Emerging data on combination therapies and long-term outcomes have provided important safety signals that are reshaping treatment paradigms. A comprehensive systematic review of 17 combination therapy studies involving 1,056 patients revealed that combination therapies were significantly less effective for hepatic manifestations compared to neurological presentations (47.1% vs 78.6% efficacy). Most critically, combination therapy with penicillamine plus zinc sulfate resulted in a significantly higher mortality rate compared to other combination approaches (16.3% vs 4.7%), establishing important contraindications for specific drug combinations. These findings, combined with healthcare resource utilization data showing annual pharmacy costs averaging $157,505 for adherent patients, underscore the complexity of optimizing both clinical outcomes and economic sustainability in Wilson disease management.

Optimizing Wilson Disease Care with Extended-Release Zinc

The initiation of a pilot clinical study for ET-700 by Eton Pharmaceuticals signals a strategic move to refine the long-term management of Wilson disease, a severe and lifelong genetic disorder of copper metabolism. For patients living with this condition, consistent adherence to anticopper therapy is paramount to prevent devastating hepatic and neurological damage. While zinc compounds are the cornerstone of maintenance treatment, the current regimen often involves multiple daily doses, which can be a significant barrier to adherence over decades. An extended-release formulation, dosed twice daily, could dramatically improve patient convenience and compliance, potentially leading to better long-term outcomes and a higher quality of life.

This development is particularly interesting due to the innovative use of 64Cu PET imaging. By directly measuring intestinal copper absorption in healthy volunteers, the study aims to establish a clear mechanistic proof-of-concept early in development. This advanced imaging technique offers a precise, objective biomarker that could significantly de-risk and accelerate the path to pivotal studies, providing a quantifiable measure of the drug's impact on copper homeostasis.
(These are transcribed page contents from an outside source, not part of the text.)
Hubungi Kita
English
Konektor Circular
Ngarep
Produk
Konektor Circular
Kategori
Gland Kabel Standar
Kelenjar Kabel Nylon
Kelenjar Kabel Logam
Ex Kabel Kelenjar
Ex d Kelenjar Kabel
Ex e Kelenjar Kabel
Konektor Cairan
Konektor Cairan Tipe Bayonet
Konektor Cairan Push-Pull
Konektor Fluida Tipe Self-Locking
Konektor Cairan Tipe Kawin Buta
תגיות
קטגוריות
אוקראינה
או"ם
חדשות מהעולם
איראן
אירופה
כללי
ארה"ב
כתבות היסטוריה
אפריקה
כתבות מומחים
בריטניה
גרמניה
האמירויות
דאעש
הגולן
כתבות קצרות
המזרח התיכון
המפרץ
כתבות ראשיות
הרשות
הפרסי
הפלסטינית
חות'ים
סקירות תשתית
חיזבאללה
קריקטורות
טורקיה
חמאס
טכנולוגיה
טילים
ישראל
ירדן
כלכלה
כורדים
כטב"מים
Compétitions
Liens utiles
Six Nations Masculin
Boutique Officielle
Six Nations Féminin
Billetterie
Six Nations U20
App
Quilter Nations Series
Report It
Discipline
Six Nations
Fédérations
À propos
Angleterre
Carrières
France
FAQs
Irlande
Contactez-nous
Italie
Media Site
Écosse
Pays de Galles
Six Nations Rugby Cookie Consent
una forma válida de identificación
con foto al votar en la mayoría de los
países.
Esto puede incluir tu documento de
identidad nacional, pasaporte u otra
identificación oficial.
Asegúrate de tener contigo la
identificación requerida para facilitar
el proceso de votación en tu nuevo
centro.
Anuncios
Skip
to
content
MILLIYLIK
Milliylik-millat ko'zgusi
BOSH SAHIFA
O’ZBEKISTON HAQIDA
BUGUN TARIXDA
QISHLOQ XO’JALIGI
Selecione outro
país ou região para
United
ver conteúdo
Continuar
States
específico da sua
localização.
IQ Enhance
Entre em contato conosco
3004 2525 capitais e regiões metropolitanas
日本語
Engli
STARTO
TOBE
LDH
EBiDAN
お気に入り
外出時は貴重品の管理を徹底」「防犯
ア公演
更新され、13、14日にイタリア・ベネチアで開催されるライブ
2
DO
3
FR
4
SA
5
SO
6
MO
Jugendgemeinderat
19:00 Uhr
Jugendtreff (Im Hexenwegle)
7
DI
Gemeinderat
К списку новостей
However, the journey from a pilot study in healthy volunteers to a market-ready product for a rare disease is complex. Key considerations include:

• Translating Efficacy: Demonstrating that improved copper absorption in healthy individuals translates into superior or at least non-inferior clinical efficacy and safety in actual Wilson disease patients, who present with diverse and severe symptoms, will be crucial.

• Patient Recruitment: Recruiting a sufficient cohort for pivotal trials in a rare disease population, especially one with varied clinical presentations, poses a significant logistical challenge.

• Market Acceptance: Even with potential adherence benefits, a new, potentially higher-cost formulation must navigate reimbursement landscapes where patients already face hurdles in accessing existing prescription zinc therapies.

Ultimately, if ET-700 can successfully navigate these challenges and demonstrate a tangible benefit in patient care, it could establish a new standard for maintenance therapy in Wilson disease, offering a more patient-friendly option in a market with a clear, unmet need for optimized treatment regimens. This effort underscores the ongoing drive within pharma to enhance drug delivery and patient experience, even for established therapies in orphan indications.